Banyak kalangan dari kaum Nasionalis menilai bahwa transisi kepemimpinan kali ini punya dimensi berbeda dari Pemilu langsung yang telah dilaksanakan sejak 2009. Kebangkitan kekuatan Neo Orba sebagian besar didefinisikan berada dalam salah satu Paslon Pilpres nomer urut 02. Sebagian kecil lain berada di dalam paslon 01 yang menempatkan Nasdem sebagai inisiator koalisi dan melahirkan paslon Anies Cak Imin.
Dalam koalisi paslon 03 relatif sedikit, hanya menyisakan partai gurem Perindo, Hanura. Sementara PPP dan PDI Perjuangan yang berkoalisi sejak era reformasi, menjadi representasi perlawanan menumbangkan 32 tahun rezim Soeharto.
Partai Golkar sebagai partai politik pewaris ideologi Orde Baru, kini berusia 25 tahun usai reformasi 98 sudah beranak cucu. Beberapa keranjang berisi telur ideologi liberalisme ala Soeharto sudah lama menetas, dan tumbuh menjadi partai politik baru dengan genre yang tidak berbeda.
Sebut saja Partai Nasdem, Gerindra, Demokrat, PAN, Hanura ber-DNA Golkar sebagaimana para pendiri, para elit hingga ketua umumnya pernah berada dalam satu ceruk partai berlambang pohon beringin.
Mereka masih bertahan mengelola negara dengan visi liberalisme yang cernderung menjadikan sumber daya alam sebagai komoditas, bukan sebagai asset. Kran investasi dan pasar bebas menjadi skema pembangunan ekonomi yang bergerak cepat, namun rapuh dalam hal kedaulatan.
Konsep liberalism memungkinkan pemodal kuat memonopoli pengelolaan sumber daya alam untuk menghasilkan keuntungan sebesar-besarnya. Jika harus berbagi kepada pemerintah, jumlahnya tidak akan lebih besar dari keuntungan pemodal besar (kapitalis) yang menyerbu melalui fasilitas kebijakan UU Omnibuslaw dan UU Minerba. Aturan yang lebih berpihak kepada investor dibuat oleh mereka-mereka yang dekat dengan investor, bukan yang dekat rakyat.

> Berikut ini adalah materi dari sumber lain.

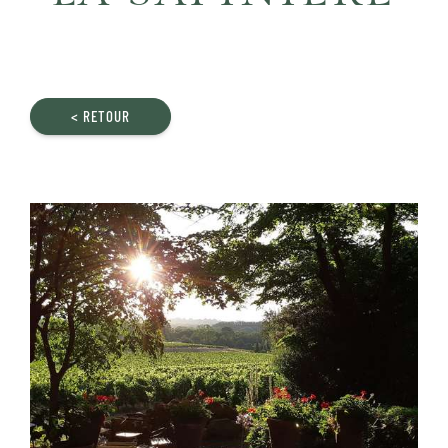
< RETOUR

Politik dan ekonomi liberal tidak akan pernah jauh dari kaum kapitalis. Dan kapitalisme adalah anak kandung dari kolonialisme. Menguasai suatu wilayah untuk dijadikan jajahan ekonomi. Inilah rapuhnya sebuah kedaulatan, menjadi sisi lain yang tidak pernah bisa diukur dari tingginya neraca devisa, rasio PDB, surplus perdagangan. Bagaimana sebagai bangsa punya kedaulatan ketika ijin pengelolaan SDA dilegalkan untuk pihak asing dengan alasan keterbatasan kemampuan kita mengelolanya sendiri? Bagaimana bangsa bisa mandiri ketika teknologi masih didominasi dan dimonopoli para pemilik modal?

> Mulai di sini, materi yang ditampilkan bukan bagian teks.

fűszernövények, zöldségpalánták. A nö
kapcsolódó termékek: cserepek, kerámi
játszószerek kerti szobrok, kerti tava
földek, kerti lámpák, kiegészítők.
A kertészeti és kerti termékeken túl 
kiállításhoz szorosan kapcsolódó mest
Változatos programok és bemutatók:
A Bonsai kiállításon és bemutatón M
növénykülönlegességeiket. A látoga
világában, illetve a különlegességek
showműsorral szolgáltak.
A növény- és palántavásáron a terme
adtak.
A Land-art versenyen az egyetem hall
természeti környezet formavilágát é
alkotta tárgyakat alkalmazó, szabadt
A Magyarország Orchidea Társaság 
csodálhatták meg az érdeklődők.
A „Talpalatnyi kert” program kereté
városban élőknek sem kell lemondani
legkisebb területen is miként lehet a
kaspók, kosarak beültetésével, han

Ekonomi bangsa di tangan pengelolaan kaum liberal selalu melahirkan persoalan keadilan dan pemerataan yang selalu timpang. Golkar, Gerindra, PAN, Demokrat, Nasdem nampaknya sudah sepakat melanjutkan ideologi Neolib dengan mengatasnamakan investasi. Banjir infrastruktur yang dibangun menjadi gula-gula pemerataan pembangunan pada akhirnya untuk kepentingan investor juga. Bansos, BLT dan aneka subsidi yang seolah-olah sangat bermanfaat, justru membungkam secara sistemik rakyat yang gelisah menjadi diam. Jika masih berisik tinggal tambah makan siang dan susu gratis, menjadi nina bobo yang paling sopan.
Bahwa kemiskinan tidak akan pernah bisa dientaskan dengan aneka jenis bansos dan subsidi. Sementara serangan pasar bebas pada akhirnya melahirkan ego konsumtif. Yang terjadi bansos berapapun akan habis dibelanjakan untuk apa yang diinginkan, bukan untuk apa yang dibutuhkan.
Pemilu serentak 2024 yang sekaligus menjadi masa transisi kepemimpinan menawarkan beberapa pilihan. Jokowi yang menyimpan tongkat estafet berada di belakang Prabowo yang sedang beradu retorika dengan Ganjar dan Anies untuk mendapatkan simpati masyarakat. Kepada siapa Jokowi akan menyerahkan tongkat estafet, di atas kertas lebih mempercayakan kepada Prabowo dengan dukungan koalisi neolib di belakangnya.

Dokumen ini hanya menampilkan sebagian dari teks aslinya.